原料組成物における水のSiO2に対するモル比が、
5≦H2O/SiO2<30である原料組成物を、Na+、K+、Rb+、Cs+及びNH4 +からなる群から選ばれる少なくとも2種の陽イオンの存在下において結晶化させることを特徴とする前記(1)乃至(3)のいずれか一つに記載のチャバザイト型ゼオライトの製造方法。
(5)前記構造指向剤が、N,N,N-トリアルキルアダマンタンアンモニウムをカチオンとする水酸化物、ハロゲン化物、炭酸塩、メチルカーボネート塩及び硫酸塩、及び、N,N,N-トリメチルベンジルアンモニウムイオン、N-アルキル-3-キヌクリジノールイオン、またはN,N,N-トリアルキルエキソアミノノルボルナンをカチオンとする水酸化物、ハロゲン化物、炭酸塩、メチルカーボネート塩及び硫酸塩からなる群から選ばれる少なくとも一種であることを特徴とする前記(4)に記載のチャバザイト型ゼオライトの製造方法。
(6)前記構造指向剤が、N,N,N-トリメチルアダマンタンアンモニウム水酸化物、N,N,N-トリメチルアダマンタンアンモニウムハロゲン化物、N,N,N-トリメチルアダマンタンアンモニウム炭酸塩、N,N,N-トリメチルアダマンタンアンモニウムメチルカーボネート塩及びN,N,N-トリメチルアダマンタンアンモニウム硫酸塩からなる群から選ばれる少なくとも一種であることを特徴とする前記(5)に記載のチャバザイト型ゼオライトの製造方法。
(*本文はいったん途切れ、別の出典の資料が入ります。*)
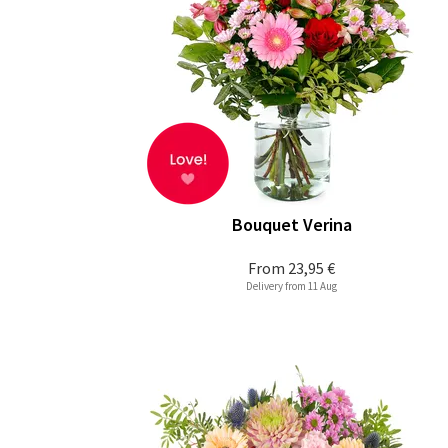
Bouquet Verina
From
23,95 €
Delivery from 11 Aug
(7)SiO2/Al2O3モル比が15未満であって、平均粒子径が1.0μm以上8.0μm以下であり、銅が担持されていることを特徴とするチャバザイト型ゼオライト。
(8)平均粒子径が1.0μm以上5.0μm以下であることを特徴とする前記(7)に記載のチャバザイト型ゼオライト。
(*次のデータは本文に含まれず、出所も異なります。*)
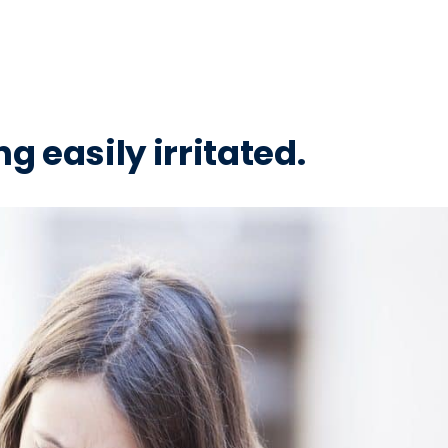
ng easily irritated.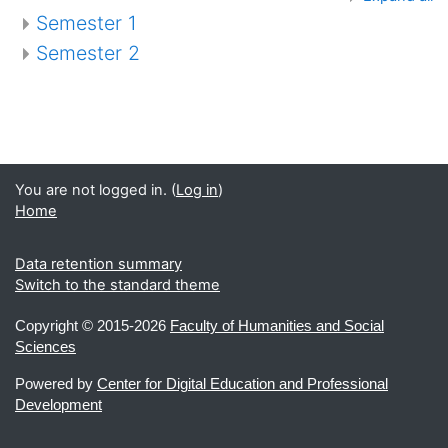
Semester 1
Semester 2
You are not logged in. (
Log in
)
Home
Data retention summary
Switch to the standard theme
Copyright ©
2015-2026
Faculty of Humanities and Social
Sciences
Powered by
Center for Digital Education and Professional
Development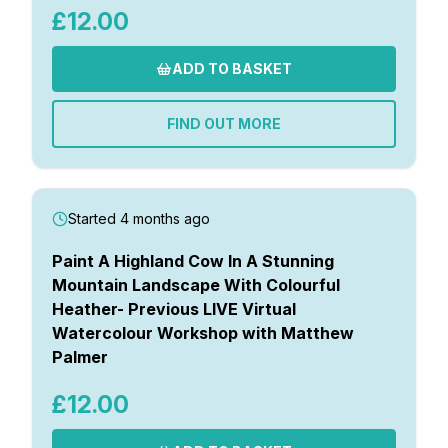
£12.00
ADD TO BASKET
FIND OUT MORE
Started 4 months ago
Paint A Highland Cow In A Stunning
Mountain Landscape With Colourful
Heather- Previous LIVE Virtual
Watercolour Workshop with Matthew
Palmer
£12.00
(9)体積基準の90%粒子径が15.0μm以下であることを特徴とする前記(7)または(8)に記載のチャバザイト型ゼオライト。
(10)銅/アルミニウムの原子割合が0.10~1.00であることを特徴とする前記(7)乃至(9)のいずれか一つに記載のチャバザイト型ゼオライト。
(11)イオン交換サイトが銅及び/又はプロトン(H+)で占有されていることを特徴とする前記(7)乃至(10)のいずれか一つに記載のチャバザイト型ゼオライト。
(12)結晶構造がSSZ-13であることを特徴とする前記(7)乃至(11)のいずれか一つに記載のチャバザイト型ゼオライト。
(13)前記(7)及至(12)のいずれか一つに記載のチャバザイト型ゼオライトを含むことを特徴とする窒素酸化物還元除去触媒。
(14)水熱耐久処理後における、150℃での窒素酸化物の還元率が52%以上である前記(13)に記載の窒素酸化物還元除去触媒。
(15)前記(13)又は(14)に記載の窒素酸化物還元除去触媒を使用することを特徴とする窒素酸化物の還元除去方法。
本発明に係るチャバザイト型ゼオライトの平均粒子径は、SEM観察に基づく平均粒子径の測定方法以外の方法で測定して、1.0μm以上8.0μm以下の範囲に含まれない平均粒子径を有するチャバザイト型ゼオライトであっても、SEM観察に基づく方法で測定すれば、1.0μm以上8.0μm以下であれば、本発明に係るチャバザイト型ゼオライトの平均粒子径の範囲に含まれる。
SEM観察に基づく平均粒子径は、例えば、5,000倍の倍率で撮影した1つまたは複数の観察視野において任意に選択した50個以上の結晶粒子を任意方向に測った粒子径を相加平均することによって、評価することができる。SEMの観察条件は、結晶粒子の形状及び個数が明瞭に観察できるものであれば特に限定されない。
本発明に係るチャバザイト型ゼオライトの粒子径分布は、レーザー回折散乱法による粒子径分布測定(体積分布)で評価することができる。レーザー回折散乱法による粒子径分布は、ゼオライトを水中に分散させて、超音波式ホモジナイザーで結晶粒子の分散状態を均一化にする処理を施した後に測定することで、再現性良く定量化することができる。90%粒子径が15.0μmを超えると、本発明に係るチャバザイト型ゼオライトの特徴である平均粒子径が1.0μm以上8.0μm以下の分散した結晶粒子が得られ難い。またハニカム担体にコートした場合には目詰まりや剥離が発生しやすくなり、成型品にした場合には圧縮強度が悪化する要因となる。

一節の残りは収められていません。